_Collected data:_
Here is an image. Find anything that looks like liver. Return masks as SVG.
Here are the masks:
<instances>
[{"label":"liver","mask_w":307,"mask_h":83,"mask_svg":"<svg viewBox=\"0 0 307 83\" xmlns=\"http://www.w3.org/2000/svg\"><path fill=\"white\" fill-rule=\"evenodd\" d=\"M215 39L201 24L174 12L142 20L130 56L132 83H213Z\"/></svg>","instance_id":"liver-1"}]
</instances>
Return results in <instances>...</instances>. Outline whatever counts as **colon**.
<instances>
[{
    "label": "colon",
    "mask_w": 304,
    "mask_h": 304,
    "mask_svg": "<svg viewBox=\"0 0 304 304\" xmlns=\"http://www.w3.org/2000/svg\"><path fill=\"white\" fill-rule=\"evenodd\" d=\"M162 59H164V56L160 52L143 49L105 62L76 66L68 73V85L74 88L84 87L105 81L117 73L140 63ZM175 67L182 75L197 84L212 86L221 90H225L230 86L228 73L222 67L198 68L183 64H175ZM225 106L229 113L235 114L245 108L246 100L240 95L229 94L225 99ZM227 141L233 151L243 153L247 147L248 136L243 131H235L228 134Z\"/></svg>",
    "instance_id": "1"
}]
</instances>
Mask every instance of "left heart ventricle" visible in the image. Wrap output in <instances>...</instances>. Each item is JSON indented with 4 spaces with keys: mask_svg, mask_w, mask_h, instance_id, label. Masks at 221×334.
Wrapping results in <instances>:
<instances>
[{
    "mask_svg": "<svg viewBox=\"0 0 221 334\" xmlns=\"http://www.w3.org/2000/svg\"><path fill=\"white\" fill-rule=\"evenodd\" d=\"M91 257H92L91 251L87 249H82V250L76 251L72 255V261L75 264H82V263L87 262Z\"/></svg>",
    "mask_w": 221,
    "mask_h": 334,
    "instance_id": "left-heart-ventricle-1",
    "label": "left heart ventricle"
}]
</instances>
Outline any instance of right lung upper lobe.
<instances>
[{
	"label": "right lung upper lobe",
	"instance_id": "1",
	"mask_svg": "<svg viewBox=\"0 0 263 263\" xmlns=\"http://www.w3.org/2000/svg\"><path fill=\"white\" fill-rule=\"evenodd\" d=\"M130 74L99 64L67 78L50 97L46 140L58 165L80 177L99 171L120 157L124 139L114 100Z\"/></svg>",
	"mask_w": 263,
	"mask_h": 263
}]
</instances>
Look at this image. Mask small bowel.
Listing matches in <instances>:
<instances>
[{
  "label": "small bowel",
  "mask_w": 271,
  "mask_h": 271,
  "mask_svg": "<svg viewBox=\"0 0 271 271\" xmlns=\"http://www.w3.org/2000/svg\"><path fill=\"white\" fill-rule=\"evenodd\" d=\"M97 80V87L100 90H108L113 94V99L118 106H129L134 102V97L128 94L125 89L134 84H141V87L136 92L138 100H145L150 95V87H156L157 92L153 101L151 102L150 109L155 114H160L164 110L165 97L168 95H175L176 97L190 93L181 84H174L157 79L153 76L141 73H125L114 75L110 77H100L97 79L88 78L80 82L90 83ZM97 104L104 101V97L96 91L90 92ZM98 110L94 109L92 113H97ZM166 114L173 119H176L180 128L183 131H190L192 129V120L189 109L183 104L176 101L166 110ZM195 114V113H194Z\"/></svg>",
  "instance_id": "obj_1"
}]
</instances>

_EXERCISE:_ Having read the entries above, restate them all word for word.

_EXPECTED ANSWER:_
Here is an image. Find anything that looks like liver. Return masks as SVG.
Here are the masks:
<instances>
[{"label":"liver","mask_w":307,"mask_h":83,"mask_svg":"<svg viewBox=\"0 0 307 83\" xmlns=\"http://www.w3.org/2000/svg\"><path fill=\"white\" fill-rule=\"evenodd\" d=\"M215 39L201 24L174 12L142 20L130 56L132 83H213Z\"/></svg>","instance_id":"liver-1"}]
</instances>
Return results in <instances>...</instances>. Outline whatever counts as **colon**.
<instances>
[{
    "label": "colon",
    "mask_w": 304,
    "mask_h": 304,
    "mask_svg": "<svg viewBox=\"0 0 304 304\" xmlns=\"http://www.w3.org/2000/svg\"><path fill=\"white\" fill-rule=\"evenodd\" d=\"M162 59H164V56L160 52L143 49L105 62L76 66L68 73V85L74 88L84 87L105 81L117 73L140 63ZM175 67L182 75L197 84L212 86L221 90H225L230 86L228 73L222 67L198 68L183 64H175ZM225 106L229 113L235 114L245 108L246 100L240 95L229 94L225 99ZM227 141L233 151L243 153L247 147L248 136L243 131H235L228 134Z\"/></svg>",
    "instance_id": "1"
}]
</instances>
Mask every instance of "left heart ventricle" visible in the image. Wrap output in <instances>...</instances>. Each item is JSON indented with 4 spaces with keys: mask_svg, mask_w, mask_h, instance_id, label. Masks at 221×334.
Wrapping results in <instances>:
<instances>
[{
    "mask_svg": "<svg viewBox=\"0 0 221 334\" xmlns=\"http://www.w3.org/2000/svg\"><path fill=\"white\" fill-rule=\"evenodd\" d=\"M91 257H92L91 251L87 249H82V250L76 251L72 255V261L75 264H82V263L87 262Z\"/></svg>",
    "mask_w": 221,
    "mask_h": 334,
    "instance_id": "left-heart-ventricle-1",
    "label": "left heart ventricle"
}]
</instances>
Outline any instance of right lung upper lobe.
<instances>
[{
	"label": "right lung upper lobe",
	"instance_id": "1",
	"mask_svg": "<svg viewBox=\"0 0 263 263\" xmlns=\"http://www.w3.org/2000/svg\"><path fill=\"white\" fill-rule=\"evenodd\" d=\"M130 74L99 64L67 78L50 97L46 140L58 165L80 177L99 171L120 157L124 139L114 100Z\"/></svg>",
	"mask_w": 263,
	"mask_h": 263
}]
</instances>
Look at this image. Mask small bowel.
Listing matches in <instances>:
<instances>
[{
  "label": "small bowel",
  "mask_w": 271,
  "mask_h": 271,
  "mask_svg": "<svg viewBox=\"0 0 271 271\" xmlns=\"http://www.w3.org/2000/svg\"><path fill=\"white\" fill-rule=\"evenodd\" d=\"M97 80V87L100 90H108L113 94V99L118 106H129L134 102V97L128 94L125 89L134 84H141V87L136 92L138 100H145L150 95V87H156L157 92L153 101L151 102L150 109L155 114H160L164 110L165 97L168 95H175L176 97L190 93L181 84H174L157 79L153 76L141 73H125L114 75L110 77H100L97 79L88 78L80 82L90 83ZM97 104L104 101V97L96 91L90 92ZM98 110L94 109L92 113H97ZM166 114L173 119H176L180 128L183 131H190L192 129V120L189 109L183 104L176 101L166 110ZM195 114V113H194Z\"/></svg>",
  "instance_id": "obj_1"
}]
</instances>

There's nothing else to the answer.